Responsabiliser les multinationales pour moraliser l’économie

Edito      Sans titre 1

Le 24 avril 2013 un immeuble de Dacca au Bangladesh abritant une usine textile s’effondrait faisant 1 135 morts. L’usine était la sous-traitante de nombreuses marques de vêtements européennes, y compris françaises. L’émotion suscitée par le drame du Rana Plaza a été intense et légitime. Cette catastrophe est venue interroger la position de notre société face aux évolutions de l’économie. Depuis longtemps notre économie s’est internationalisée. La division internationale du travail est devenue la norme : des matières premières prélevées sur un continent sont transformées dans un deuxième, les pièces détachées assemblées dans un troisième et le produit final est vendu sur un quatrième continent. Bien souvent, ces tâches de production sont sous-traitées, c’est-à-dire déléguée à des entreprises subalternes à la société donneuse d’ordre qui vend le produit final. Il arrive que ces sociétés mères prennent des risques choquants ou ferment les yeux sur des pratiques indécentes sous prétexte que la législation sociale est faible ou inexistante dans les pays ou sont basés les sous-traitants. Le drame humain du Rana Plaza comme le drame environnemental de l’Erika il y a 15 ans sont la preuve qu’il est nécessaire de mettre les sociétés donneuses d’ordre devant leurs responsabilités.
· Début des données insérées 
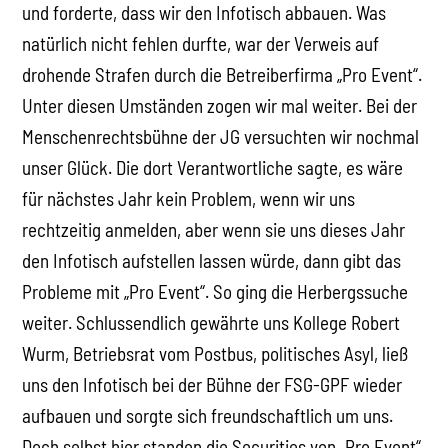
und forderte, dass wir den Infotisch abbauen. Was
natürlich nicht fehlen durfte, war der Verweis auf
drohende Strafen durch die Betreiberfirma „Pro Event“.
Unter diesen Umständen zogen wir mal weiter. Bei der
Menschenrechtsbühne der JG versuchten wir nochmal
unser Glück. Die dort Verantwortliche sagte, es wäre
für nächstes Jahr kein Problem, wenn wir uns
rechtzeitig anmelden, aber wenn sie uns dieses Jahr
den Infotisch aufstellen lassen würde, dann gibt das
Probleme mit „Pro Event“. So ging die Herbergssuche
weiter. Schlussendlich gewährte uns Kollege Robert
Wurm, Betriebsrat vom Postbus, politisches Asyl, ließ
uns den Infotisch bei der Bühne der FSG-GPF wieder
aufbauen und sorgte sich freundschaftlich um uns.
Doch selbst hier standen die Securities von „Pro Event“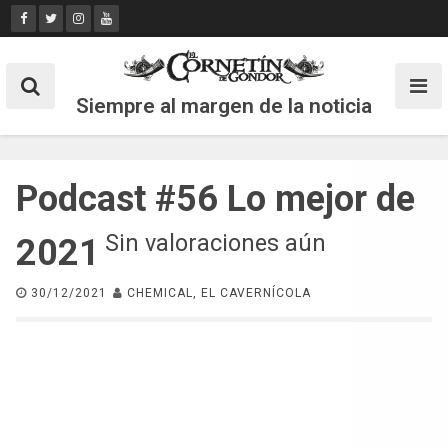
Skip
to
content
Siempre al margen de la noticia
Podcast #56 Lo mejor de
Sin valoraciones aún
2021
30/12/2021
CHEMICAL, EL CAVERNÍCOLA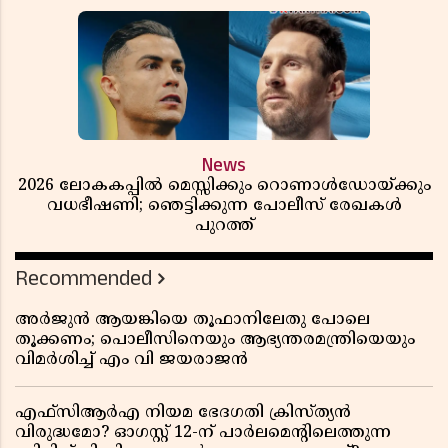
News
2026 ലോകകപ്പിൽ മെസ്സിക്കും റൊണാൾഡോയ്ക്കും
വധഭീഷണി; ഞെട്ടിക്കുന്ന പോലീസ് രേഖകൾ
പുറത്ത്
Recommended
അർജുൻ ആയങ്കിയെ തൂഫാനിലേതു പോലെ
തൂക്കണം; പൊലീസിനെയും ആഭ്യന്തരമന്ത്രിയെയും
വിമർശിച്ച് എം വി ജയരാജൻ
എഫ്സിആർഎ നിയമ ഭേദഗതി ക്രിസ്ത്യൻ
വിരുദ്ധമോ? ഓഗസ്റ്റ് 12-ന് പാർലമെന്റിലെത്തുന്ന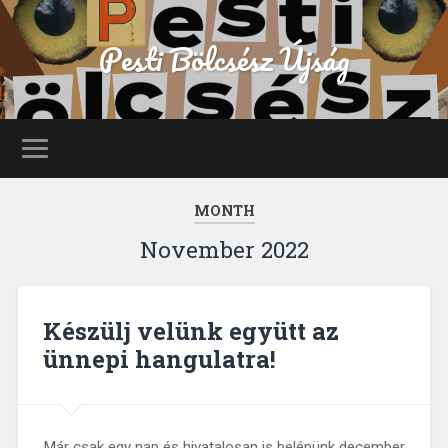
Pesti Bölcsész Újság
MONTH
November 2022
Készülj velünk együtt az
ünnepi hangulatra!
Már csak egy nap és hivatalosan is belépünk december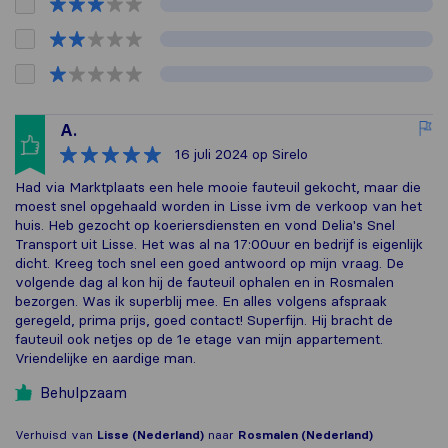
A.
16 juli 2024
op Sirelo
Had via Marktplaats een hele mooie fauteuil gekocht, maar die
moest snel opgehaald worden in Lisse ivm de verkoop van het
huis. Heb gezocht op koeriersdiensten en vond Delia's Snel
Transport uit Lisse. Het was al na 17:00uur en bedrijf is eigenlijk
dicht. Kreeg toch snel een goed antwoord op mijn vraag. De
volgende dag al kon hij de fauteuil ophalen en in Rosmalen
bezorgen. Was ik superblij mee. En alles volgens afspraak
geregeld, prima prijs, goed contact! Superfijn. Hij bracht de
fauteuil ook netjes op de 1e etage van mijn appartement.
Vriendelijke en aardige man.
Behulpzaam
Verhuisd van
Lisse (Nederland)
naar
Rosmalen (Nederland)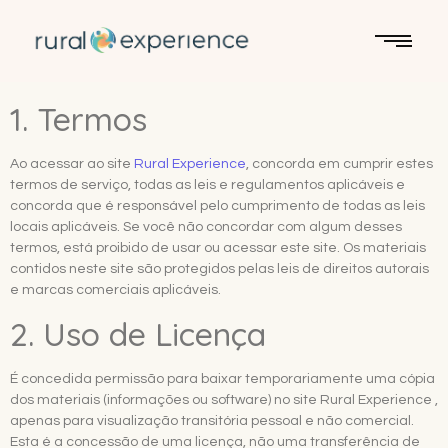
1. Termos
Ao acessar ao site
Rural Experience
, concorda em cumprir estes
termos de serviço, todas as leis e regulamentos aplicáveis ​​e
concorda que é responsável pelo cumprimento de todas as leis
locais aplicáveis. Se você não concordar com algum desses
termos, está proibido de usar ou acessar este site. Os materiais
contidos neste site são protegidos pelas leis de direitos autorais
e marcas comerciais aplicáveis.
2. Uso de Licença
É concedida permissão para baixar temporariamente uma cópia
dos materiais (informações ou software) no site Rural Experience ,
apenas para visualização transitória pessoal e não comercial.
Esta é a concessão de uma licença, não uma transferência de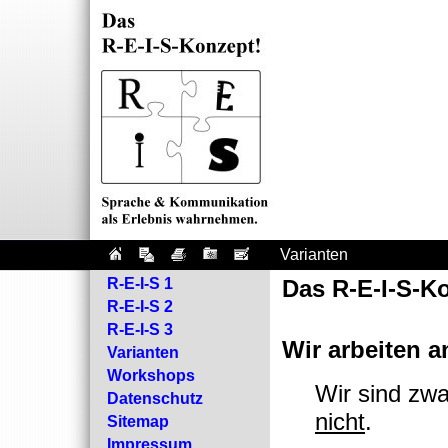
Varianten
R-E-I-S 1
Das R-E-I-S-Ko
R-E-I-S 2
R-E-I-S 3
Wir arbeiten a
Varianten
Workshops
Wir sind zwa
Datenschutz
nicht
.
Sitemap
Impressum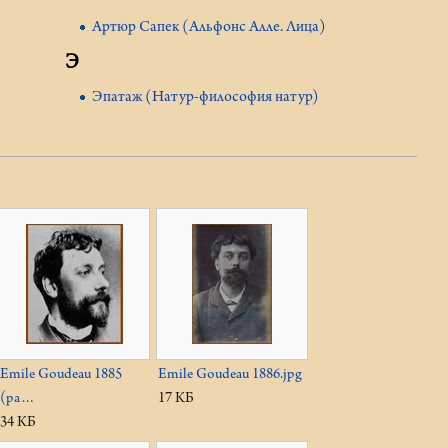
Артюр Сапек (Альфонс Алле. Лица)
Э
Эпатаж (Натур-философия натур)
Emile Goudeau 1885
Emile Goudeau 1886.jpg
(pa…
17 КБ
34 КБ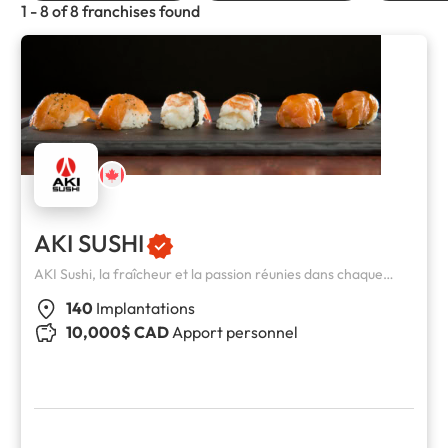
1 - 8 of 8 franchises found
AKI SUSHI
AKI Sushi, la fraîcheur et la passion réunies dans chaque
bouchée.
140
Implantations
10,000$ CAD
Apport personnel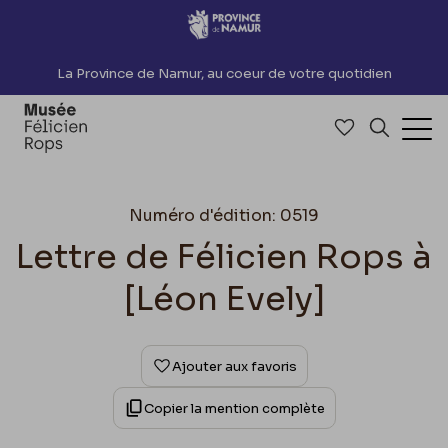
Accèder directement au contenu
La Province de Namur, au coeur de votre quotidien
Accéder à me
Recherch
Ouv
Numéro d'édition: 0519
Lettre de Félicien Rops à
[Léon Evely]
Ajouter aux favoris
Copier la mention complète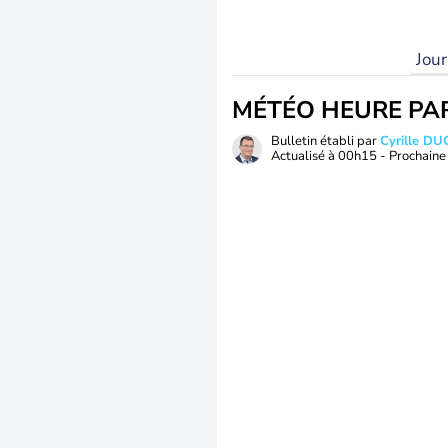
Jou
MÉTÉO HEURE PA
Bulletin établi par
Cyrille D
Actualisé à
00h15
- Prochaine 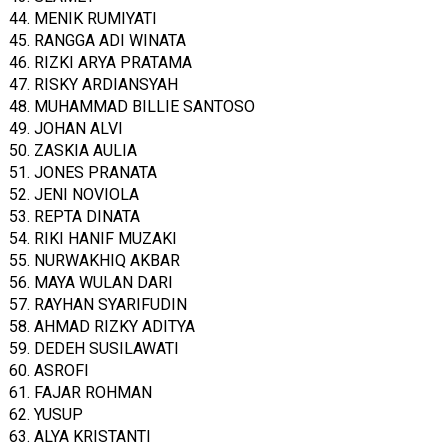
44. MENIK RUMIYATI
45. RANGGA ADI WINATA
46. RIZKI ARYA PRATAMA
47. RISKY ARDIANSYAH
48. MUHAMMAD BILLIE SANTOSO
49. JOHAN ALVI
50. ZASKIA AULIA
51. JONES PRANATA
52. JENI NOVIOLA
53. REPTA DINATA
54. RIKI HANIF MUZAKI
55. NURWAKHIQ AKBAR
56. MAYA WULAN DARI
57. RAYHAN SYARIFUDIN
58. AHMAD RIZKY ADITYA
59. DEDEH SUSILAWATI
60. ASROFI
61. FAJAR ROHMAN
62. YUSUP
63. ALYA KRISTANTI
Une question a rapidement émergé : que peut-faire la France et le législateur pour éviter qu’un tel drame se reproduise ? Un constat s’est d’abord imposé : les « bonnes pratiques » développées par les entreprises depuis plusieurs années sont pertinentes mais pas suffisantes. L’intervention du législateur était donc nécessaire. Le 29 novembre dernier, l’Assemblée nationale a adopté en nouvelle lecture la Proposition de loi relative au Devoir de vigilance des sociétés mères et des entreprises donneuses d’ordre. Ce texte, porté par mon collègue Dominique Potier, député de Meurthe-et-Moselle, a pour ambition de mettre les grandes entreprises qui externalisent leur production devant leurs responsabilités.

Le premier volet de la loi est l’instauration d’un plan de vigilance. Les grosses entreprises dont certaines filiales, sous-traitants ou fournisseurs sur lesquels elle exerce une influence déterminante qui sont situés à l’étranger devront désormais élaborer un plan de vigilance des risques d’atteintes aux droits de l’Homme et aux libertés fondamentales, de dommages corporels ou environnementaux et de risques sanitaires. Ce plan sera public et pourra faire l’objet d’un contrôle par le juge sous saisine d’une personne, d’un syndicat ou d’une association.

Le deuxième volet de la proposition de loi est la mise en place de la responsabilité civile de la personne morale en cas de dommages liés à ses activités. La faute est caractérisée en cas de non-respect du plan de vigilance et s’il existe un lien de causalité entre la faute et le préjudice. L’amende encourue est de 10 millions d’euros.

Ce texte sera adopté en lecture définitive dans le courant du mois de janvier pour une application que j’espère rapide. Je veux également souligner qu’il a été voté par tous les groupes de gauche à l’Assemblée nationale, alors que la droite a voté unanimement contre. Ce texte sera sans doute la dernière pierre du quinquennat de François Hollande en matière de moralisation de l’économie. Souvenons-nous de la loi de séparation des banques de dépôt et des banques d’investissement. Souvenons-nous de la loi Sapin II sur la transparence, la lutte contre la corruption et la modernisation de la vie économique. Toutes ces lois n’avaient qu’une ambition : responsabiliser les acteurs économiques, et placer la protection des êtres humains au-dessus des profits.